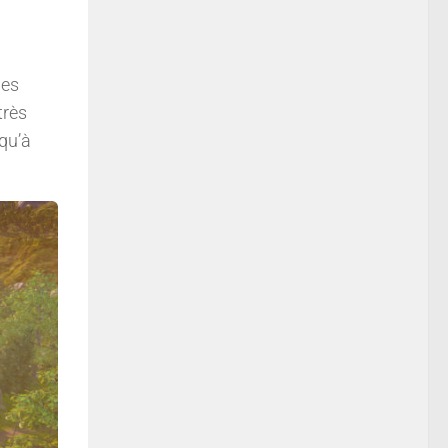
des
très
 qu’à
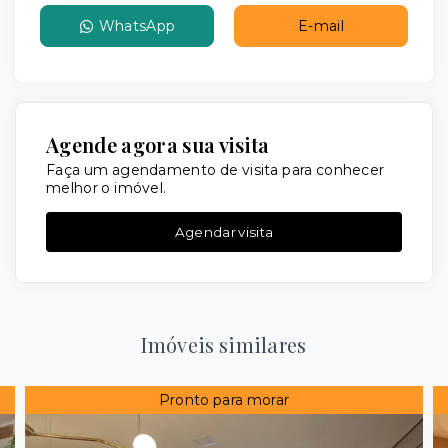
WhatsApp
E-mail
Agende agora sua visita
Faça um agendamento de visita para conhecer
melhor o imóvel.
Agendar visita
Imóveis similares
Pronto para morar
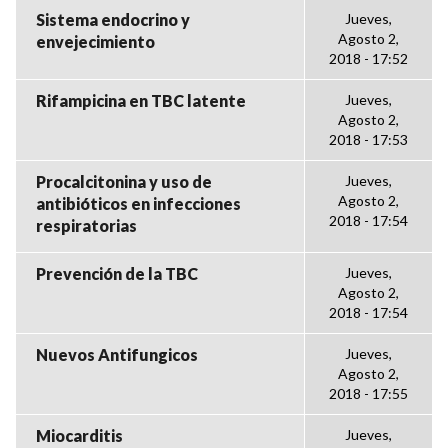
Sistema endocrino y
Jueves,
Agosto 2,
envejecimiento
2018 - 17:52
Rifampicina en TBC latente
Jueves,
Agosto 2,
2018 - 17:53
Procalcitonina y uso de
Jueves,
Agosto 2,
antibióticos en infecciones
2018 - 17:54
respiratorias
Prevención de la TBC
Jueves,
Agosto 2,
2018 - 17:54
Nuevos Antifungicos
Jueves,
Agosto 2,
2018 - 17:55
Miocarditis
Jueves,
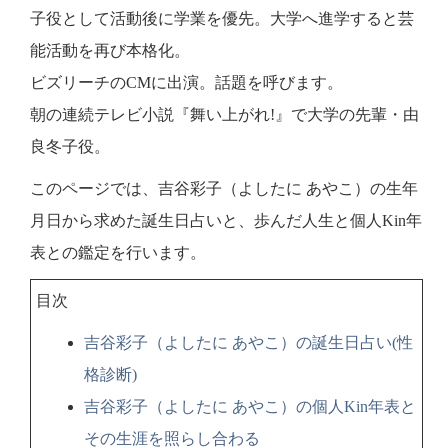
子役として活動後に学業を優先。大学へ進学すると芸
能活動を再び本格化。
ビズリーチのCMに出演。話題を呼びます。
朝の連続テレビ小説『舞い上がれ!』で大学の先輩・由
良冬子役。
このページでは、吉谷彩子（よしたに あやこ）の生年
月日から求めた誕生日占いと、歩んだ人生と個人Kin年
表との鑑定を行います。
目次
吉谷彩子（よしたに あやこ）の誕生日占い(性
格診断)
吉谷彩子（よしたに あやこ）の個人Kin年表と
その生涯を照らし合わる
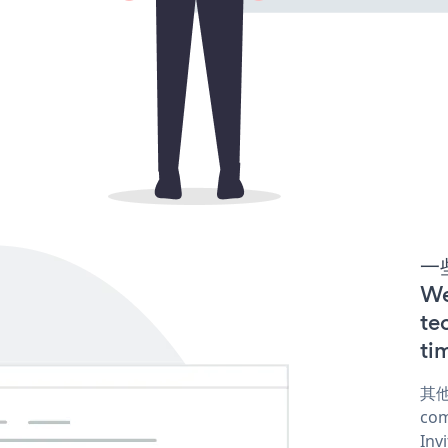
一些
We
te
ti
其他
com
Inv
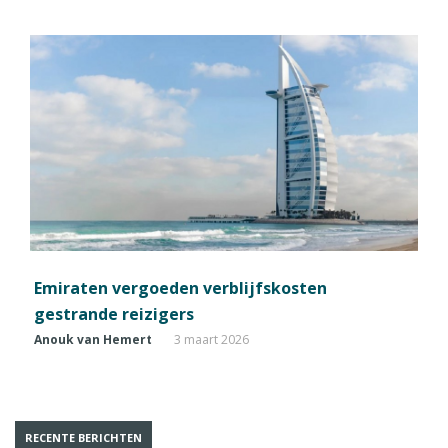
Emiraten vergoeden verblijfskosten
gestrande reizigers
Anouk van Hemert
3 maart 2026
RECENTE BERICHTEN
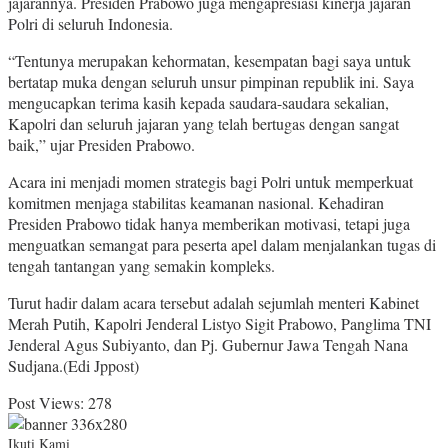
jajarannya. Presiden Prabowo juga mengapresiasi kinerja jajaran
Polri di seluruh Indonesia.
“Tentunya merupakan kehormatan, kesempatan bagi saya untuk
bertatap muka dengan seluruh unsur pimpinan republik ini. Saya
mengucapkan terima kasih kepada saudara-saudara sekalian,
Kapolri dan seluruh jajaran yang telah bertugas dengan sangat
baik,” ujar Presiden Prabowo.
Acara ini menjadi momen strategis bagi Polri untuk memperkuat
komitmen menjaga stabilitas keamanan nasional. Kehadiran
Presiden Prabowo tidak hanya memberikan motivasi, tetapi juga
menguatkan semangat para peserta apel dalam menjalankan tugas di
tengah tantangan yang semakin kompleks.
Turut hadir dalam acara tersebut adalah sejumlah menteri Kabinet
Merah Putih, Kapolri Jenderal Listyo Sigit Prabowo, Panglima TNI
Jenderal Agus Subiyanto, dan Pj. Gubernur Jawa Tengah Nana
Sudjana.(Edi Jppost)
Post Views:
278
Ikuti Kami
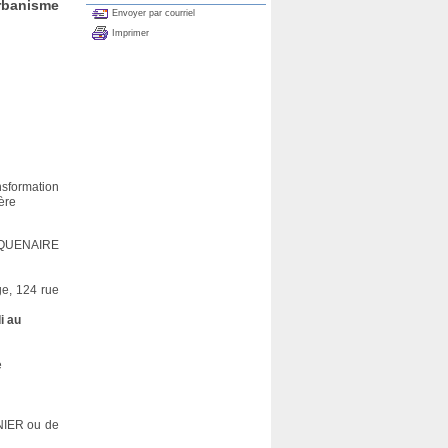
rbanisme
Envoyer par courriel
Imprimer
nsformation
ière
 LAQUENAIRE
ge, 124 rue
i au
e
NIER ou de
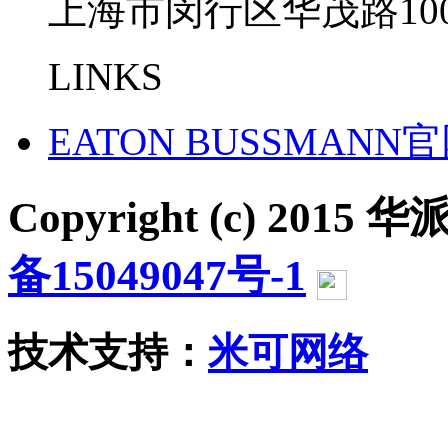
上海市闵行区华茂路100
LINKS
EATON BUSSMANN
Copyright (c) 2015 华派
备15049047号-1
沪公网
技术支持：
米可网络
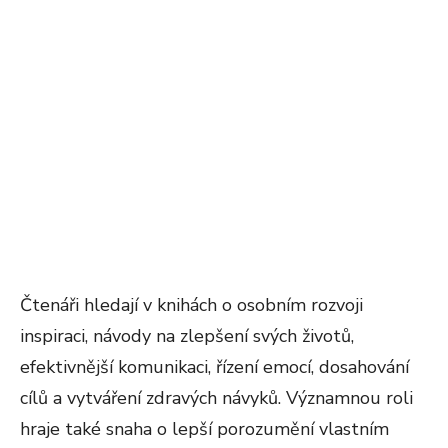
Čtenáři hledají v knihách o osobním rozvoji
inspiraci, návody na zlepšení svých životů,
efektivnější komunikaci, řízení emocí, dosahování
cílů a vytváření zdravých návyků. Významnou roli
hraje také snaha o lepší porozumění vlastním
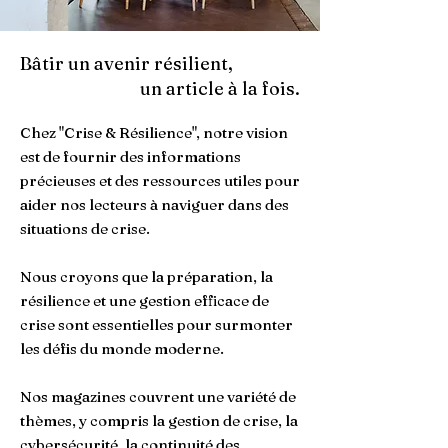
Bâtir un avenir résilient,
un article à la fois.
Chez "Crise & Résilience", notre vision
est de fournir des informations
précieuses et des ressources utiles pour
aider nos lecteurs à naviguer dans des
situations de crise.
Nous croyons que la préparation, la
résilience et une gestion efficace de
crise sont essentielles pour surmonter
les défis du monde moderne.
Nos magazines couvrent une variété de
thèmes, y compris la gestion de crise, la
cybersécurité, la continuité des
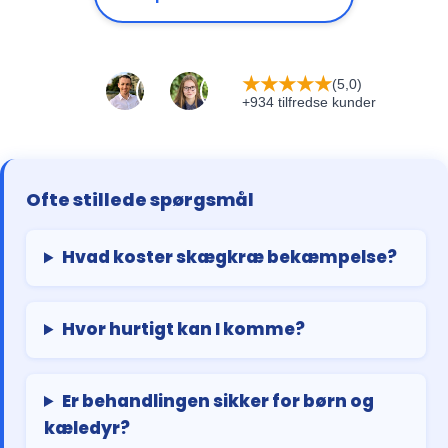
★
★
★
★
★
(5,0)
+934 tilfredse kunder
Ofte stillede spørgsmål
Hvad koster skægkræ bekæmpelse?
Hvor hurtigt kan I komme?
Er behandlingen sikker for børn og
kæledyr?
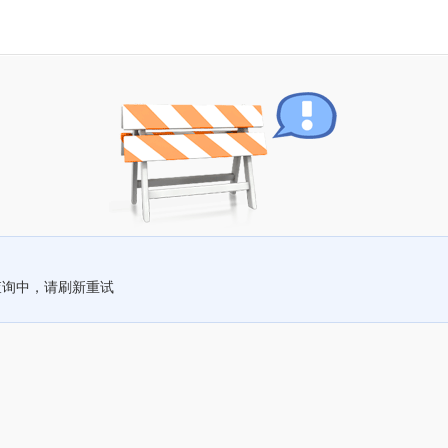
查询中，请刷新重试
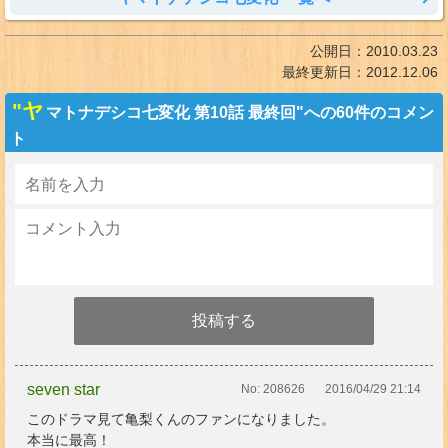
公開日：
2010.03.23
最終更新日：
2012.12.06
"ヤ
マトナデシコ七変化 第10話 最終回"への60件のコメン
ト
seven star
No:
208626
2016/04/29 21:14
このドラマ見て亀梨くんのファンになりました。
本当に最高！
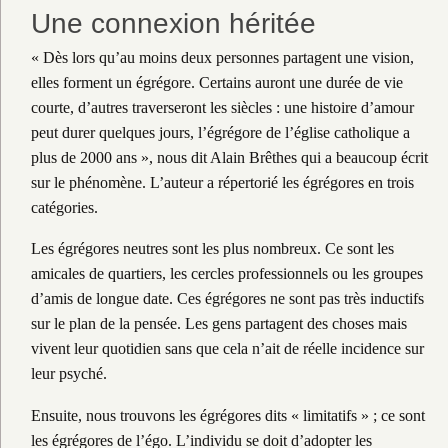
Une connexion héritée
« Dès lors qu’au moins deux personnes partagent une vision,
elles forment un égrégore. Certains auront une durée de vie
courte, d’autres traverseront les siècles : une histoire d’amour
peut durer quelques jours, l’égrégore de l’église catholique a
plus de 2000 ans », nous dit Alain Brêthes qui a beaucoup écrit
sur le phénomène. L’auteur a répertorié les égrégores en trois
catégories.
Les égrégores neutres sont les plus nombreux. Ce sont les
amicales de quartiers, les cercles professionnels ou les groupes
d’amis de longue date. Ces égrégores ne sont pas très inductifs
sur le plan de la pensée. Les gens partagent des choses mais
vivent leur quotidien sans que cela n’ait de réelle incidence sur
leur psyché.
Ensuite, nous trouvons les égrégores dits « limitatifs » ; ce sont
les égrégores de l’égo. L’individu se doit d’adopter les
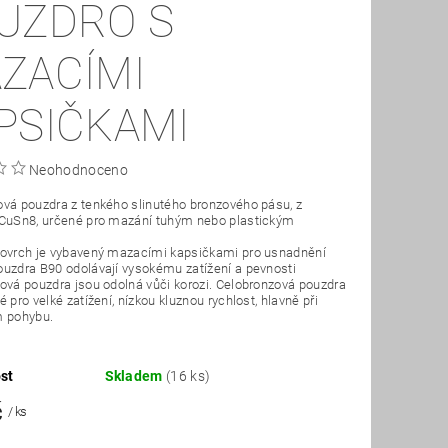
UZDRO S
ZACÍMI
PSIČKAMI
Neohodnoceno
vá pouzdra z tenkého slinutého bronzového pásu, z
 CuSn8, určené pro mazání tuhým nebo plastickým
povrch je vybavený mazacími kapsičkami pro usnadnění
uzdra B90 odolávají vysokému zatížení a pevnosti
ová pouzdra jsou odolná vůči korozi. Celobronzová pouzdra
 pro velké zatížení, nízkou kluznou rychlost, hlavně při
m pohybu.
st
Skladem
(16 ks)
č
/ ks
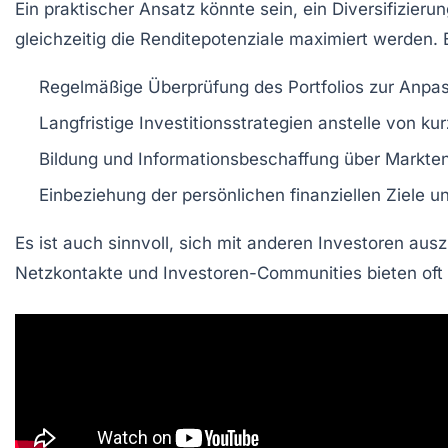
Ein praktischer Ansatz könnte sein, ein
Diversifizierun
gleichzeitig die Renditepotenziale maximiert werden. E
Regelmäßige Überprüfung des Portfolios zur Anp
Langfristige Investitionsstrategien anstelle von ku
Bildung und Informationsbeschaffung über Markte
Einbeziehung der persönlichen finanziellen Ziele un
Es ist auch sinnvoll, sich mit anderen Investoren a
Netzkontakte und
Investoren-Communities
bieten oft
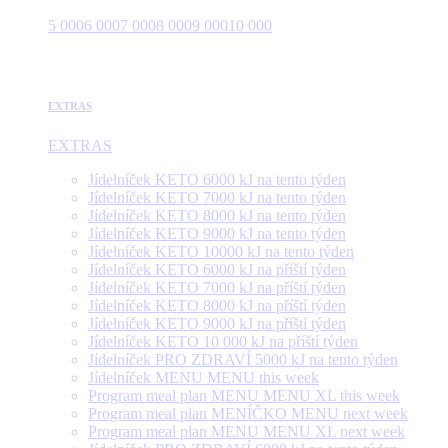
5 000
6 000
7 000
8 000
9 000
10 000
EXTRAS
EXTRAS
Jídelníček KETO 6000 kJ na tento týden
Jídelníček KETO 7000 kJ na tento týden
Jídelníček KETO 8000 kJ na tento týden
Jídelníček KETO 9000 kJ na tento týden
Jídelníček KETO 10000 kJ na tento týden
Jídelníček KETO 6000 kJ na příští týden
Jídelníček KETO 7000 kJ na příští týden
Jídelníček KETO 8000 kJ na příští týden
Jídelníček KETO 9000 kJ na příští týden
Jídelníček KETO 10 000 kJ na příští týden
Jídelníček PRO ZDRAVÍ 5000 kJ na tento týden
Jídelníček MENU MENU this week
Program meal plan MENU MENU XL this week
Program meal plan MENÍČKO MENU next week
Program meal plan MENU MENU XL next week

Task item – Hand back all the entries exactly, leaving out the pictures.

Response for this exercise –
des
très
 qu’à
WhatsApp
E-mail
Agende agora sua visita
Faça um agendamento de visita para conhecer
melhor o imóvel.
Agendar visita
Imóveis similares
Pronto para morar
Sistema endocrino y
Jueves,
Agosto 2,
envejecimiento
2018 - 17:52
Rifampicina en TBC latente
Jueves,
Agosto 2,
2018 - 17:53
Procalcitonina y uso de
Jueves,
Agosto 2,
antibióticos en infecciones
2018 - 17:54
respiratorias
Prevención de la TBC
Jueves,
Agosto 2,
2018 - 17:54
Nuevos Antifungicos
Jueves,
Agosto 2,
2018 - 17:55
Miocarditis
Jueves,
子役として活動後に学業を優先。大学へ進学すると芸
能活動を再び本格化。
ビズリーチのCMに出演。話題を呼びます。
朝の連続テレビ小説『舞い上がれ!』で大学の先輩・由
良冬子役。
このページでは、吉谷彩子（よしたに あやこ）の生年
月日から求めた誕生日占いと、歩んだ人生と個人Kin年
表との鑑定を行います。
目次
吉谷彩子（よしたに あやこ）の誕生日占い(性
格診断)
吉谷彩子（よしたに あやこ）の個人Kin年表と
その生涯を照らし合わる
一些
We
te
ti
其他
com
Inv
Emiraten vergoeden verblijfskosten
gestrande reizigers
Anouk van Hemert
3 maart 2026
RECENTE BERICHTEN
jajarannya. Presiden Prabowo juga mengapresiasi kinerja jajaran
Polri di seluruh Indonesia.
“Tentunya merupakan kehormatan, kesempatan bagi saya untuk
bertatap muka dengan seluruh unsur pimpinan republik ini. Saya
mengucapkan terima kasih kepada saudara-saudara sekalian,
Kapolri dan seluruh jajaran yang telah bertugas dengan sangat
baik,” ujar Presiden Prabowo.
Acara ini menjadi momen strategis bagi Polri untuk memperkuat
komitmen menjaga stabilitas keamanan nasional. Kehadiran
Presiden Prabowo tidak hanya memberikan motivasi, tetapi juga
menguatkan semangat para peserta apel dalam menjalankan tugas di
tengah tantangan yang semakin kompleks.
Turut hadir dalam acara tersebut adalah sejumlah menteri Kabinet
Merah Putih, Kapolri Jenderal Listyo Sigit Prabowo, Panglima TNI
Jenderal Agus Subiyanto, dan Pj. Gubernur Jawa Tengah Nana
Sudjana.(Edi Jppost)
Post Views:
278
Ikuti Kami
rbanisme
Envoyer par courriel
Imprimer
nsformation
ière
 LAQUENAIRE
ge, 124 rue
i au
e
NIER ou de
上海市闵行区华茂路100
LINKS
EATON BUSSMANN
Copyright (c) 2015 华派
备15049047号-1
沪公网
技术支持：
米可网络
Čtenáři hledají v knihách o osobním rozvoji
inspiraci, návody na zlepšení svých životů,
efektivnější komunikaci, řízení emocí, dosahování
cílů a vytváření zdravých návyků. Významnou roli
hraje také snaha o lepší porozumění vlastním
Bâtir un avenir résilient,
un article à la fois.
Chez "Crise & Résilience", notre vision
est de fournir des informations
précieuses et des ressources utiles pour
aider nos lecteurs à naviguer dans des
situations de crise.
Nous croyons que la préparation, la
résilience et une gestion efficace de
crise sont essentielles pour surmonter
les défis du monde moderne.
Nos magazines couvrent une variété de
thèmes, y compris la gestion de crise, la
cybersécurité, la continuité des
★
★
★
★
★
(5,0)
+934 tilfredse kunder
Ofte stillede spørgsmål
Hvad koster skægkræ bekæmpelse?
Hvor hurtigt kan I komme?
Er behandlingen sikker for børn og
kæledyr?
查询中，请刷新重试
公開日：
2010.03.23
最終更新日：
2012.12.06
"ヤ
マトナデシコ七変化 第10話 最終回"への60件のコメン
ト
seven star
No:
208626
2016/04/29 21:14
このドラマ見て亀梨くんのファンになりました。
本当に最高！
Une connexion héritée
« Dès lors qu’au moins deux personnes partagent une vision,
elles forment un égrégore. Certains auront une durée de vie
courte, d’autres traverseront les siècles : une histoire d’amour
peut durer quelques jours, l’égrégore de l’église catholique a
plus de 2000 ans », nous dit Alain Brêthes qui a beaucoup écrit
sur le phénomène. L’auteur a répertorié les égrégores en trois
catégories.
Les égrégores neutres sont les plus nombreux. Ce sont les
amicales de quartiers, les cercles professionnels ou les groupes
d’amis de longue date. Ces égrégores ne sont pas très inductifs
sur le plan de la pensée. Les gens partagent des choses mais
vivent leur quotidien sans que cela n’ait de réelle incidence sur
leur psyché.
Ensuite, nous trouvons les égrégores dits « limitatifs » ; ce sont
les égrégores de l’égo. L’individu se doit d’adopter les
UZDRO S
ZACÍMI
PSIČKAMI
Neohodnoceno
vá pouzdra z tenkého slinutého bronzového pásu, z
 CuSn8, určené pro mazání tuhým nebo plastickým
povrch je vybavený mazacími kapsičkami pro usnadnění
uzdra B90 odolávají vysokému zatížení a pevnosti
ová pouzdra jsou odolná vůči korozi. Celobronzová pouzdra
 pro velké zatížení, nízkou kluznou rychlost, hlavně při
m pohybu.
st
Skladem
(16 ks)
č
/ ks
Ein praktischer Ansatz könnte sein, ein
Diversifizierun
gleichzeitig die Renditepotenziale maximiert werden. E
Regelmäßige Überprüfung des Portfolios zur Anp
Langfristige Investitionsstrategien anstelle von ku
Bildung und Informationsbeschaffung über Markte
Einbeziehung der persönlichen finanziellen Ziele un
Es ist auch sinnvoll, sich mit anderen Investoren a
Netzkontakte und
Investoren-Communities
bieten oft
5 000
6 000
7 000
8 000
9 000
10 000
EXTRAS
EXTRAS
Jídelníček KETO 6000 kJ na tento týden
Jídelníček KETO 7000 kJ na tento týden
Jídelníček KETO 8000 kJ na tento týden
Jídelníček KETO 9000 kJ na tento týden
Jídelníček KETO 10000 kJ na tento týden
Jídelníček KETO 6000 kJ na příští týden
Jídelníček KETO 7000 kJ na příští týden
Jídelníček KETO 8000 kJ na příští týden
Jídelníček KETO 9000 kJ na příští týden
Jídelníček KETO 10 000 kJ na příští týden
Jídelníček PRO ZDRAVÍ 5000 kJ na tento týden
Jídelníček MENU MENU this week
Program meal plan MENU MENU XL this week
Program meal plan MENÍČKO MENU next week
Program meal plan MENU MENU XL next week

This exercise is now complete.